WHAT YOU ARE ASKED TO DO: For the listing below, give the count of lines containing "kann", and no other text.
── SOURCE DATA
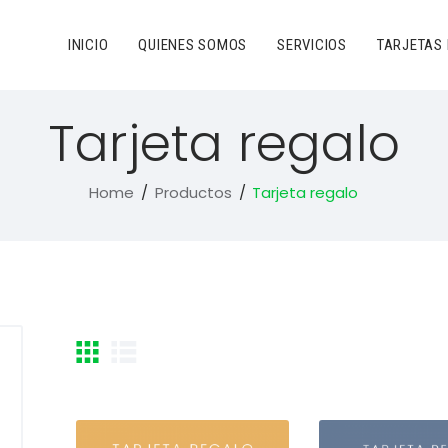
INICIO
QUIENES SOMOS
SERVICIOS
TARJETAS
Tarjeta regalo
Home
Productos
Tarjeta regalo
────
── SOURCE DATA
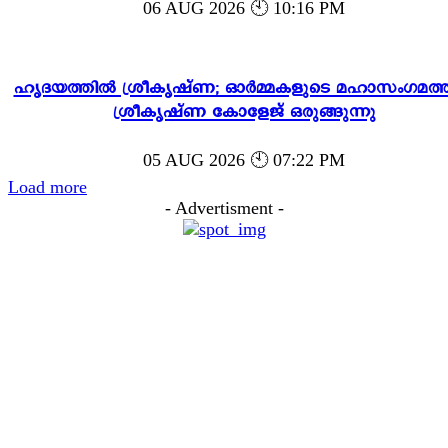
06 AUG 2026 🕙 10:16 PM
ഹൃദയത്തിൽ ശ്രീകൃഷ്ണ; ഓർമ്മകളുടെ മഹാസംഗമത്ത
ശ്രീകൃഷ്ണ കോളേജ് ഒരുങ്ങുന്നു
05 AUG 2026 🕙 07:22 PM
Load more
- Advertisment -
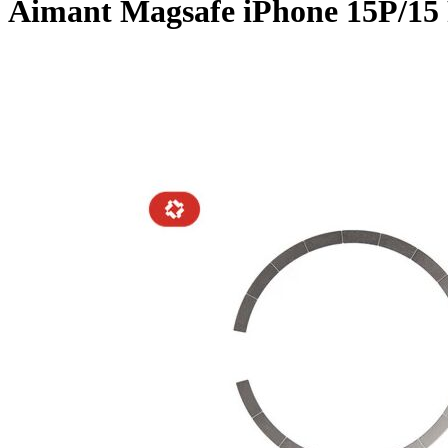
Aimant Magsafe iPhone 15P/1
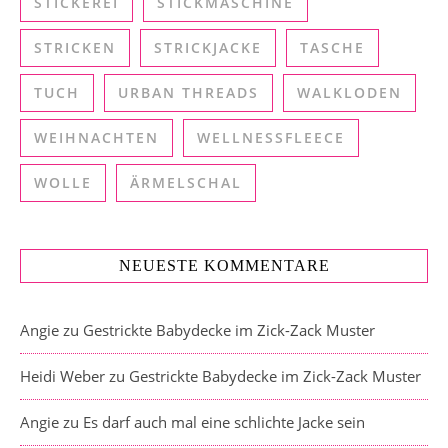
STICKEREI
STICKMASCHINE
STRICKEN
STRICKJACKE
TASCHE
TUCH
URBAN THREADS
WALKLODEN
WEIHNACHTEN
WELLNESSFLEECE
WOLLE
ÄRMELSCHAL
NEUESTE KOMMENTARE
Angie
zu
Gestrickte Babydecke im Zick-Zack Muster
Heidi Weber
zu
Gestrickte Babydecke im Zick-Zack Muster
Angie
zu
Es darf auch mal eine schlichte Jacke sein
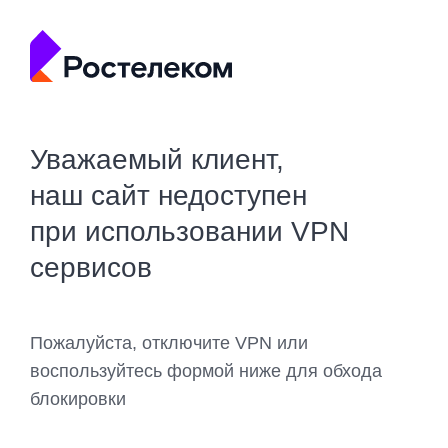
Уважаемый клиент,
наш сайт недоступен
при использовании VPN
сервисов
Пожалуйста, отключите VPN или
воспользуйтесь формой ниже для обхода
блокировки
────
── SOURCE DATA
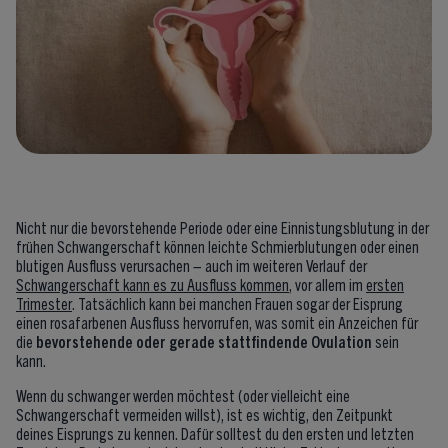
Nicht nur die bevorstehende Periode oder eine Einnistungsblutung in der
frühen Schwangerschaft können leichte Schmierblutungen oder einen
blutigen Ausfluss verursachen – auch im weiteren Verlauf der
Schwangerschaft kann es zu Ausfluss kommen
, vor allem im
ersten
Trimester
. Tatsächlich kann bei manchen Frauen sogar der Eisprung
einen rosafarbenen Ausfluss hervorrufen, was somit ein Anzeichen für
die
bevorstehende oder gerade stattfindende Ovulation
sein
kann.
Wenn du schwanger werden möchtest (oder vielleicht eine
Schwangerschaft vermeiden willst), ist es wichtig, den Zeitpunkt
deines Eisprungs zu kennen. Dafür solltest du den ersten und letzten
────
YOUR SOLUTION: 3